Seurat is an R package designed for QC, analysis, and exploration of single-cell RNA-seq data. Seurat aims to enable users to identify and interpret sources of heterogeneity from single-cell transcriptomic measurements, and to integrate types of single-cell data. After this short introduction workshop you can read Seurat offical website to dive a bit deeper.

SeuratData

SeuratData is a mechanism for distributing datasets in the form of Seurat objects using R’s internal package and data management systems. It represents an easy way for users to get access to datasets that are used in the Seurat vignettes.

Installation

(If you have installed them before workshop, you do not need to run this block of code.)

install.packages('Seurat')

if (!requireNamespace("remotes", quietly = TRUE)) {
  install.packages("remotes")
}

remotes::install_github("satijalab/seurat-data", quiet = TRUE)

1. Load the packages

We will use Seurat V5, which was published last year. Seurat V5 has gradually gained popularity due to its faster running speed. However, Seurat V5 has some data structure changes compared with older versions (V3 & V4), which may cause some old codes to fail to run. More details can be found on this website.

library(Seurat)
options(Seurat.object.assay.version = "v5")
library(SeuratData)

Load the data

We will use the pbmcsca dataset. This public dataset includes single-cell RNA-seq data of human peripheral blood mononuclear cells (PBMCs) using multiple sequencing platforms.

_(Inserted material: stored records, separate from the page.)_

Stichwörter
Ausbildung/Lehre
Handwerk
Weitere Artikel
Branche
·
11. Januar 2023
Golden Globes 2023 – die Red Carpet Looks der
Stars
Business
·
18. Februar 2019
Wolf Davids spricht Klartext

Only data that passed quality control are included in the pbmcsca dataset.

InstallData("pbmcsca")

data("pbmcsca")
pbmcsca <- UpdateSeuratObject(pbmcsca)

(You can ignore the warning message).

table(pbmcsca$Method)
## 
##   10x Chromium (v2) 10x Chromium (v2) A 10x Chromium (v2) B   10x Chromium (v3) 
##                3362                3222                3222                3222 
##            CEL-Seq2            Drop-seq             inDrops            Seq-Well 
##                 526                6584                6584                3773 
##          Smart-seq2 
##                 526

The table indicates the number of cells sequenced using different platforms.

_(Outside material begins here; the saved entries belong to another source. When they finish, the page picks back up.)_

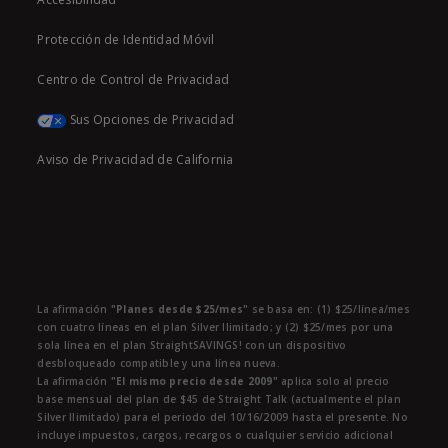
Protección de Identidad Móvil
Centro de Control de Privacidad
Sus Opciones de Privacidad
Aviso de Privacidad de California
La afirmación
"Planes desde $25/mes"
se basa en: (1) $25/línea/mes
con cuatro líneas en el plan Silver Ilimitado; y (2) $25/mes por una
sola línea en el plan StraightSAVINGS! con un dispositivo
desbloqueado compatible y una línea nueva.
La afirmación
"El mismo precio desde 2009"
aplica solo al precio
base mensual del plan de $45 de Straight Talk (actualmente el plan
Silver Ilimitado) para el periodo del 10/16/2009 hasta el presente. No
incluye impuestos, cargos, recargos o cualquier servicio adicional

In this workshop, we will consider two scRNA-seq data sets generated from two platforms, 10x Chromium (v2) & 10x Chromium (v3). PBMCs were sequenced from two patients.

Extract raw counts

The raw count matrix and the information of each gene and each cell are saved in a Seurat object pbmc_10x_v2 and pbmc_10x_v3 independently. In addition, we combine the two sequencing results without any processing and store them in the Seurat object pbmc_combo:

pbmc_10x_v2 <- pbmcsca[,pbmcsca$Method == "10x Chromium (v2)"]
pbmc_10x_v3 <- pbmcsca[,pbmcsca$Method == "10x Chromium (v3)"]
pbmc_combo <- pbmcsca[,pbmcsca$Method %in% c("10x Chromium (v2)", "10x Chromium (v3)")]

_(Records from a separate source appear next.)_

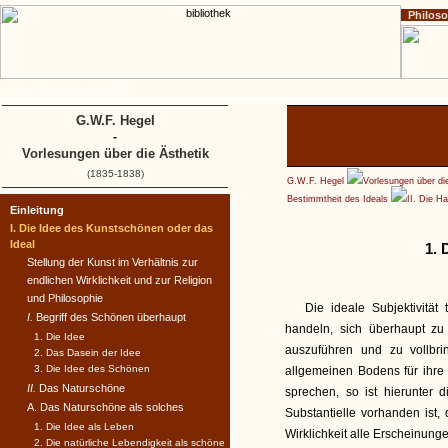
Philos
Home
Impressum
Copyright
G.W.F. Hegel
-
Vorlesungen über die Ästhetik
(1835-1838)
G.W.F. Hegel
Vorlesungen über di
Bestimmtheit des Ideals
II. Die H
Einleitung
I. Die Idee des Kunstschönen oder das
Ideal
1. 
Stellung der Kunst im Verhältnis zur
endlichen Wirklichkeit und zur Religion
und Philosophie
Die ideale Subjektivität
I.
Begriff des Schönen überhaupt
handeln, sich überhaupt zu 
1. Die Idee
auszuführen und zu vollbr
2. Das Dasein der Idee
3. Die Idee des Schönen
allgemeinen Bodens für ihre
II.
Das Naturschöne
sprechen, so ist hierunter 
A. Das Naturschöne als solches
Substantielle vorhanden ist,
1. Die Idee als Leben
Wirklichkeit alle Erscheinun
2. Die natürliche Lebendigkeit als schöne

Data Structure of a Seurat object

The Seurat object is a representation of single-cell expression data for R; each Seurat object revolves around a set of cells and consists of one or more Assay objects, or individual representations of expression data (eg. RNA-seq, ATAC-seq, etc). These assays can be reduced from their high-dimensional state to a lower-dimension state and stored as DimReduc objects.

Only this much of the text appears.